Christmas iPad, Digital Books and Portable Reading App Opens New World of Learning for 7th Grader
Last Christmas, one of the presents Connor Meadows unwrapped first was an iPad and within days this 7th grader with cerebral palsy was reading digital books on his own. He didn’t have to worry about the book falling or asking someone to turn the page for him. “The learning process took on a whole new meaning,” said his mom, Casey Meadows. “We cannot download digital books fast enough and he loves to read now!”
In 2012, Connor’s mom learned about a free online library, Bookshare and a portable reading app called Read2Go, for Apple devices (under $20). She began downloading digital accessible books on behalf of her son through an individual membership.
Accessible books enable learners, like Connor, to more easily follow highlighted words on a computer screen and listen to text read aloud. Readers can use the technology device to navigate through chapters, bookmark pages and select preferences such as background colors, male or female voice and size of fonts.
Bookshare is federally funded through awards made by the U.S. Department of Education, Office of Special Education Programs. The service is free for U.S. public schools and students who qualify with print disabilities. His mom says, “Connor has more freedom to learn anywhere and fewer physical burdens. He also gets his school books on time!”
Digital accessible books can transform the learning experience for students who are blind, have low vision, a severe reading disability or physical disability. The multi-modal (to see and hear) experience allows readers to take in more complex information in middle and high school. “As Connor’s reading skills improved, so did his communicate,” shared Meadows. “His sentences got longer using his Dynavox and head switch.”
In the past, Connor depended on his mom or an aide to hold a book steady or turn a page. His reading assignments had to be requested in large print, but that often took weeks – which left him always in catch up mode. Now, he doesn’t rely on others much and reads digital books from a stationary stand on his wheelchair from his iPad. “He can follow the text and has better eye tracking,” adds Meadows.
Last year, Meadows met with her local school to talk about the advantages of digital books and technologies. She shared information about a local Bookshare training program, Accessible Books for Texas (ABT) and encouraged the school to apply for an Organization Membership.

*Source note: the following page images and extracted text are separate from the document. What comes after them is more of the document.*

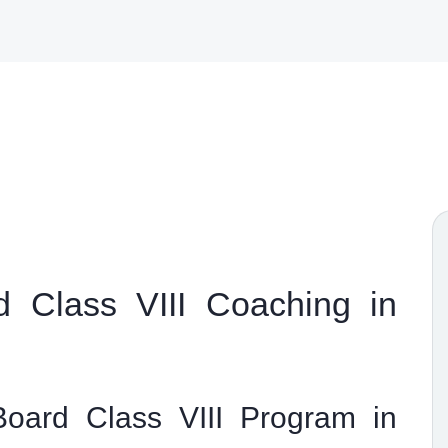
 Class VIII Coaching in
oard Class VIII Program in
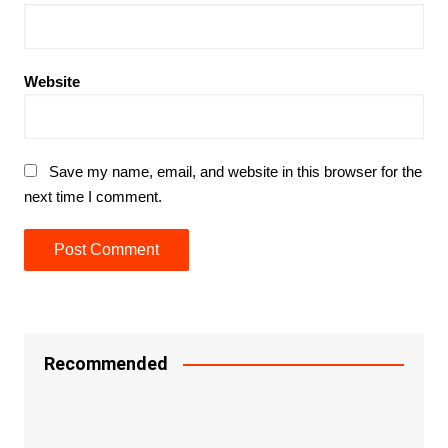
Website
Save my name, email, and website in this browser for the
next time I comment.
Recommended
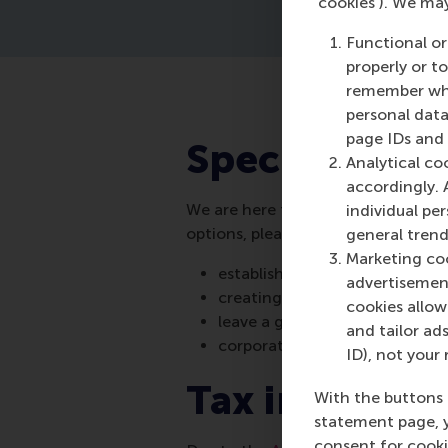
‘cookies’). We ma
Functional or
properly or t
remember whet
personal data
page IDs and a
Special ways 
Analytical co
accordingly. 
We are here to make your donation
individual pe
options, please contact
Erica Wark
general trend
Marketing coo
establishing a new scholarship
advertisement
creating a named fund
cookies allow 
leave a gift in your will
and tailor ads
corporate and foundation do
ID), not your 
Tax informat
With the buttons 
statement page, 
consent for cooki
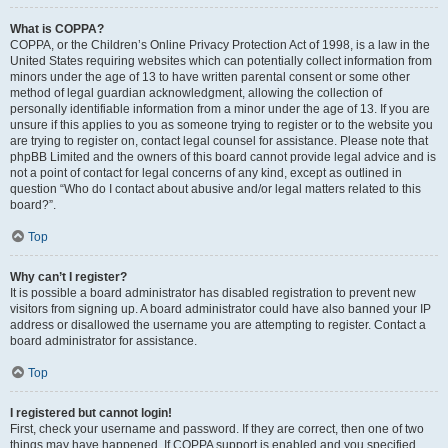
What is COPPA?
COPPA, or the Children’s Online Privacy Protection Act of 1998, is a law in the
United States requiring websites which can potentially collect information from
minors under the age of 13 to have written parental consent or some other
method of legal guardian acknowledgment, allowing the collection of
personally identifiable information from a minor under the age of 13. If you are
unsure if this applies to you as someone trying to register or to the website you
are trying to register on, contact legal counsel for assistance. Please note that
phpBB Limited and the owners of this board cannot provide legal advice and is
not a point of contact for legal concerns of any kind, except as outlined in
question “Who do I contact about abusive and/or legal matters related to this
board?”.
Top
Why can’t I register?
It is possible a board administrator has disabled registration to prevent new
visitors from signing up. A board administrator could have also banned your IP
address or disallowed the username you are attempting to register. Contact a
board administrator for assistance.
Top
I registered but cannot login!
First, check your username and password. If they are correct, then one of two
things may have happened. If COPPA support is enabled and you specified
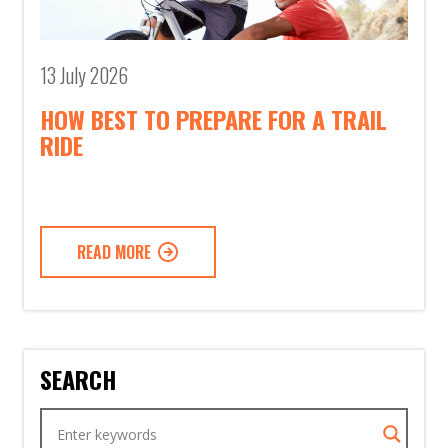
13 July 2026
HOW BEST TO PREPARE FOR A TRAIL
RIDE
READ MORE
SEARCH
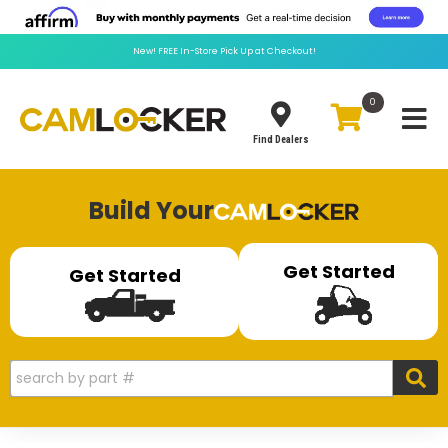
New!
FREE
In-Store Pick Up at Checkout!
0
Toggle
Find Dealers
Build Your
Get Started
Get Started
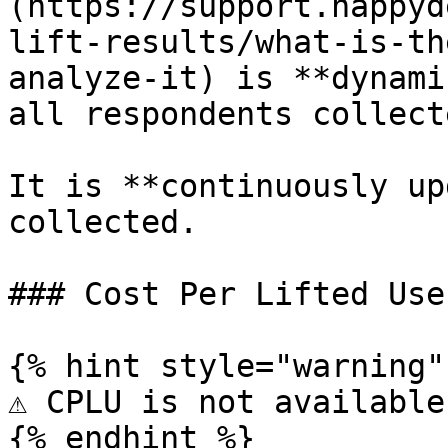
(https://support.happyd
lift-results/what-is-th
analyze-it) is **dynami
all respondents collect
It is **continuously up
collected.

### Cost Per Lifted Use
{% hint style="warning" 
⚠️ CPLU is not available
{% endhint %}
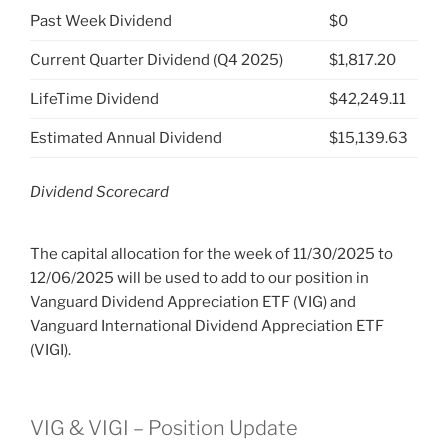
Past Week Dividend
$0
Current Quarter Dividend (Q4 2025)
$1,817.20
LifeTime Dividend
$42,249.11
Estimated Annual Dividend
$15,139.63
Dividend Scorecard
The capital allocation for the week of 11/30/2025 to
12/06/2025 will be used to add to our position in
Vanguard Dividend Appreciation ETF (VIG) and
Vanguard International Dividend Appreciation ETF
(VIGI).
VIG & VIGI – Position Update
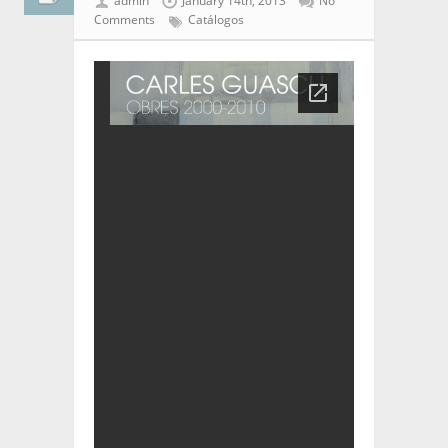
admin
January 14th, 2013
No
Comments
Catálogos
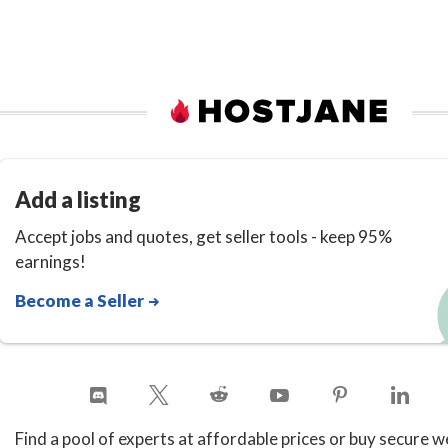
Add a listing
Accept jobs and quotes, get seller tools - keep 95%
earnings!
Become a Seller
Find a pool of experts at affordable prices or buy secure w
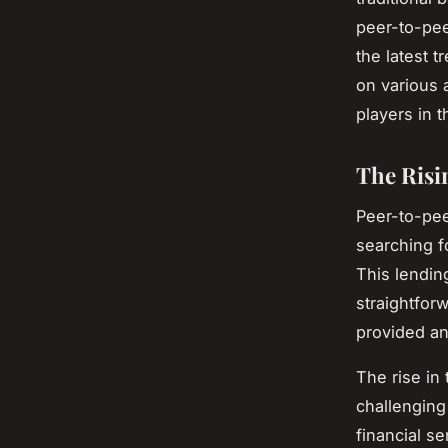
peer-to-pee
the latest 
on various 
players in t
The Risi
Peer-to-pee
searching f
This lendin
straightfor
provided an 
The rise in 
challenging
financial s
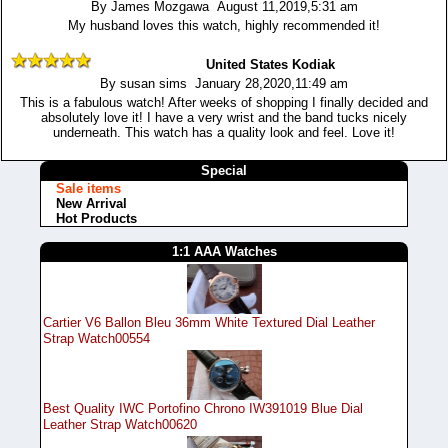
By James Mozgawa August 11,2019,5:31 am
My husband loves this watch, highly recommended it!
United States Kodiak
By susan sims January 28,2020,11:49 am
This is a fabulous watch! After weeks of shopping I finally decided and
absolutely love it! I have a very wrist and the band tucks nicely
underneath. This watch has a quality look and feel. Love it!
Special
Sale items
New Arrival
Hot Products
1:1 AAA Watches
Cartier V6 Ballon Bleu 36mm White Textured Dial Leather
Strap Watch00554
Best Quality IWC Portofino Chrono IW391019 Blue Dial
Leather Strap Watch00620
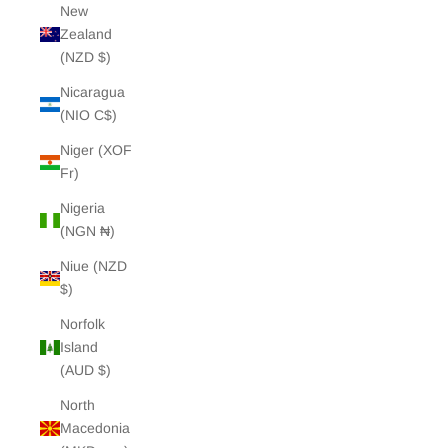
New
Zealand
(NZD $)
Nicaragua
(NIO C$)
Niger (XOF
Fr)
Nigeria
(NGN ₦)
Niue (NZD
$)
Norfolk
Island
(AUD $)
North
Macedonia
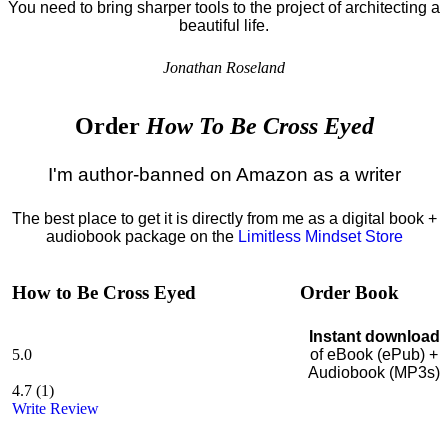
You need to bring sharper tools to the project of architecting a
beautiful life.
Jonathan Roseland
Order
How To Be Cross Eyed
I'm author-banned on Amazon as a writer
The best place to get it is directly from me as a digital book +
audiobook package on the
Limitless Mindset Store
How to Be Cross Eyed
Order Book
Instant download
5.0
of eBook (ePub) +
Audiobook (MP3s)
4.7
(
1
)
Write Review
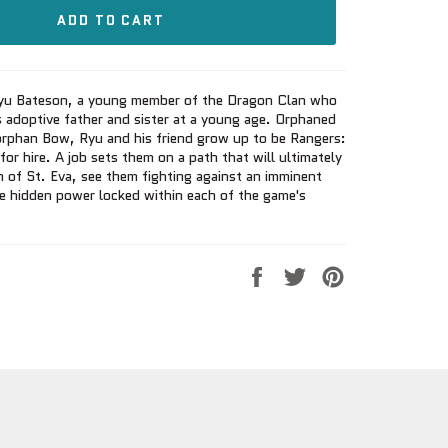
ADD TO CART
 Ryu Bateson, a young member of the Dragon Clan who
s adoptive father and sister at a young age. Orphaned
orphan Bow, Ryu and his friend grow up to be Rangers:
or hire. A job sets them on a path that will ultimately
 of St. Eva, see them fighting against an imminent
he hidden power locked within each of the game's
Share
Tweet
Pin
on
on
on
Facebook
Twitter
Pinterest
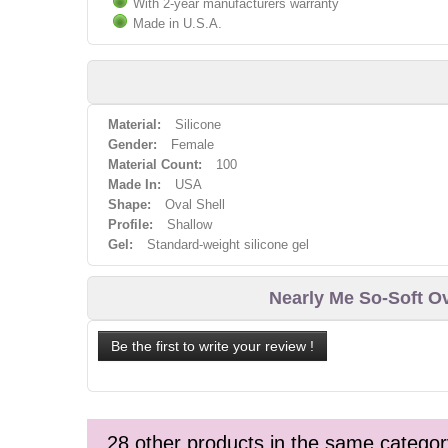
With 2-year manufacturers warranty
Made in U.S.A.
Material:
Silicone
Gender:
Female
Material Count:
100
Made In:
USA
Shape:
Oval Shell
Profile:
Shallow
Gel:
Standard-weight silicone gel
Nearly Me So-Soft O
Be the first to write your review !
28 other products in the same categor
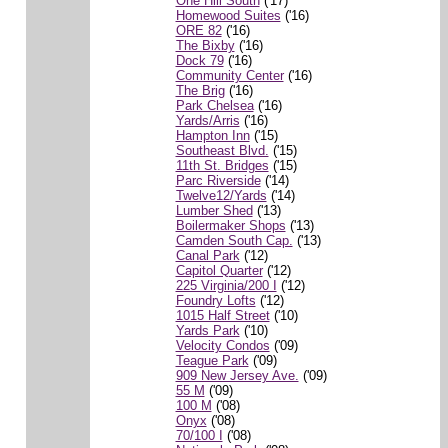
One Hill South
('17)
Homewood Suites
('16)
ORE 82
('16)
The Bixby
('16)
Dock 79
('16)
Community Center
('16)
The Brig
('16)
Park Chelsea
('16)
Yards/Arris
('16)
Hampton Inn
('15)
Southeast Blvd.
('15)
11th St. Bridges
('15)
Parc Riverside
('14)
Twelve12/Yards
('14)
Lumber Shed
('13)
Boilermaker Shops
('13)
Camden South Cap.
('13)
Canal Park
('12)
Capitol Quarter
('12)
225 Virginia/200 I
('12)
Foundry Lofts
('12)
1015 Half Street
('10)
Yards Park
('10)
Velocity Condos
('09)
Teague Park
('09)
909 New Jersey Ave.
('09)
55 M
('09)
100 M
('08)
Onyx
('08)
70/100 I
('08)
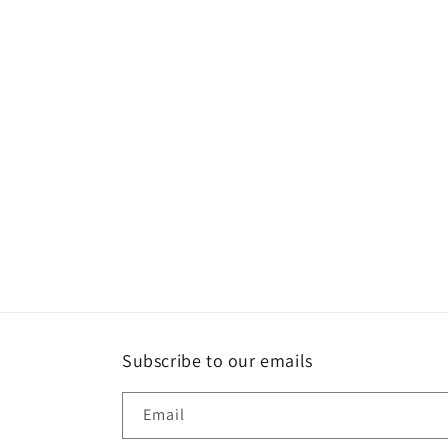
Subscribe to our emails
Email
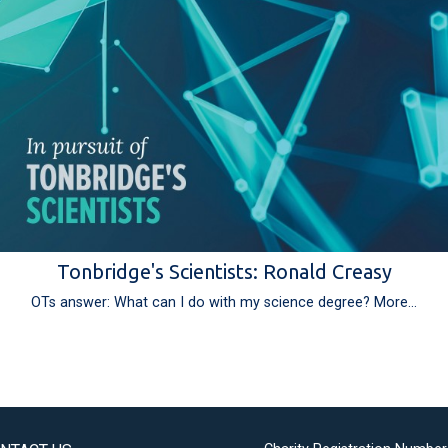
Tonbridge's Scientists: Ronald Creasy
OTs answer: What can I do with my science degree?
More...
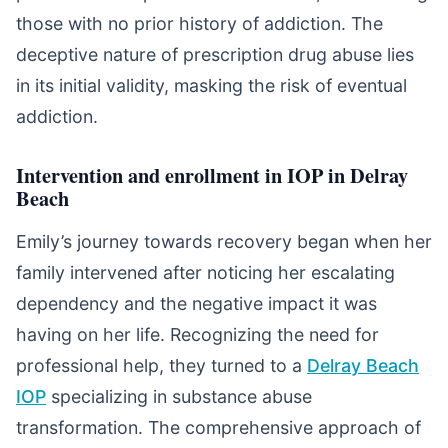
those with no prior history of addiction. The
deceptive nature of prescription drug abuse lies
in its initial validity, masking the risk of eventual
addiction.
Intervention and enrollment in IOP in Delray
Beach
Emily’s journey towards recovery began when her
family intervened after noticing her escalating
dependency and the negative impact it was
having on her life. Recognizing the need for
professional help, they turned to a
Delray Beach
IOP
specializing in substance abuse
transformation. The comprehensive approach of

The Texas school ran with the suggestion and worked with an ABT Outreach Coordinator who demonstrated how the library worked. Educators learned how to download eBooks in formats such as DAISY (Digital Accessible Information System) and Braille (BRF) and how text-to-speech (TTS) worked. There are several free reading technologies with a Bookshare membership.
“Digital books and technologies can improve the learning experience for any child – whatever their reading level or disability,” said Meadows. “Some educators think that if a student hears text read aloud, they aren’t learning, they are just listening, but this isn’t the case. When Connor listens to an e-book, he follows along with the highlighted text and understands the story. He also uses the navigation tools to review school reading assignments for reinforcement.” She recently downloaded three novels for Connor’s English class from Bookshare: Lawn Boy, by Gary Paulsen, Fever 1793 by Laurie Halse Anderson, and The Cay, by Theodore Taylor. Now, he doesn’t worry that this book will fall off his stand or he’ll lose his place due to lack of eye coordination. “Just when I think that he isn’t learning, I’ll ask him a question and he recalls the information,” said Meadows, “that’s what I call opening up a new world of learning!”